– Нет, они воспроизводят пейзажи с точностью фотографов, – сказал Джон. – Армия забыла запретить все экскурсии вне Пекина, или приказ был потерян, или что-то в этом роде. Один из моих агентов, так же, как и я, отправился в Гуйлинь. Он стоял у одного борта катера, когда мы плыли вниз по реке, я – у другого. Я спрятал деньги под раковиной в ванной катера. Улетел обратно в Гонконг. В конце концов двое моих людей при помощи взятки смогли бежать.

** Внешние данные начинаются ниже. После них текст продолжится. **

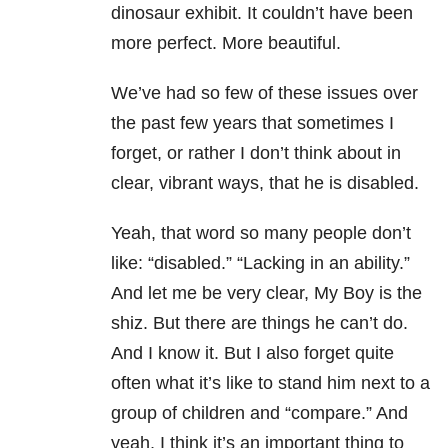
dinosaur exhibit. It couldn’t have been
more perfect. More beautiful.
We’ve had so few of these issues over
the past few years that sometimes I
forget, or rather I don’t think about in
clear, vibrant ways, that he is disabled.
Yeah, that word so many people don’t
like: “disabled.” “Lacking in an ability.”
And let me be very clear, My Boy is the
shiz. But there are things he can’t do.
And I know it. But I also forget quite
often what it’s like to stand him next to a
group of children and “compare.” And
yeah, I think it’s an important thing to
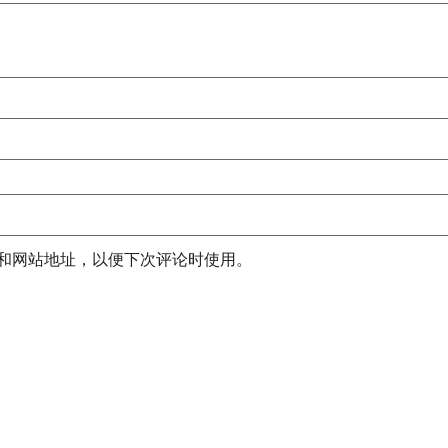
和网站地址，以便下次评论时使用。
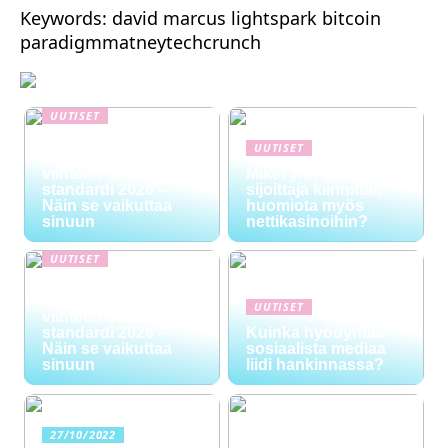
Keywords: david marcus lightspark bitcoin
paradigmmatneytechcrunch
UUTISET
NYT TAPAHTUI:
UUTISET
Digitaalinen talous ja
viihteen uusi
Miksi yhä useampi
standardi 2026 –
sijoittaja kiinnittää
Näin se vaikuttaa
huomiota myös
sinuun
nettikasinoihin?
UUTISET
NYT TAPAHTUI:
Digitaalinen talous ja
UUTISET
viihteen uusi
standardi 2026 –
Kuinka hyödyntää
Näin se vaikuttaa
sosiaalista mediaa
sinuun
liidi hankinnassa?
27/10/2022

– Что сказали в управлении?
– Если бы китайцы поймали меня, это было бы катастрофой для политики Соединенных Штатов. Даже будучи БП, не числясь в списках оперативников, я знал массу такого, от чего ЦРУ не пришло бы в восторг, выплыви это наружу. Китайцы умеют заставить заключенного «попотеть», как никто другой. Добавь к этому растрату, потерянную профессиональную объективность, самовольную поездку, ковбойское безрассудство… Но двое наших людей благодаря мне были освобождены, поэтому мое «неповиновение» превратилось в «замечательный успех», а я получил медаль.
– А что ты утаил от ЦРУ?
Джон внимательно посмотрел на нее:
– Ты что-то знаешь?
– Я знаю тебя, – ответила она.
– Одного из моих агентов звали Вэй. Мы были любовниками. Я никогда не рассказывал об этом в агентстве, потому что… Мне не хотелось, чтобы они эксплуатировали это.
– Ты любил ее?
Джон перевел взгляд на стол, потом опять посмотрел в глаза Фонг.
– Она была великолепна. Храбрая. Ловкая. В нас было что-то общее, что было больше каждого из нас: вместе строили заговоры, доверяли друг другу, делили и горе, и радости…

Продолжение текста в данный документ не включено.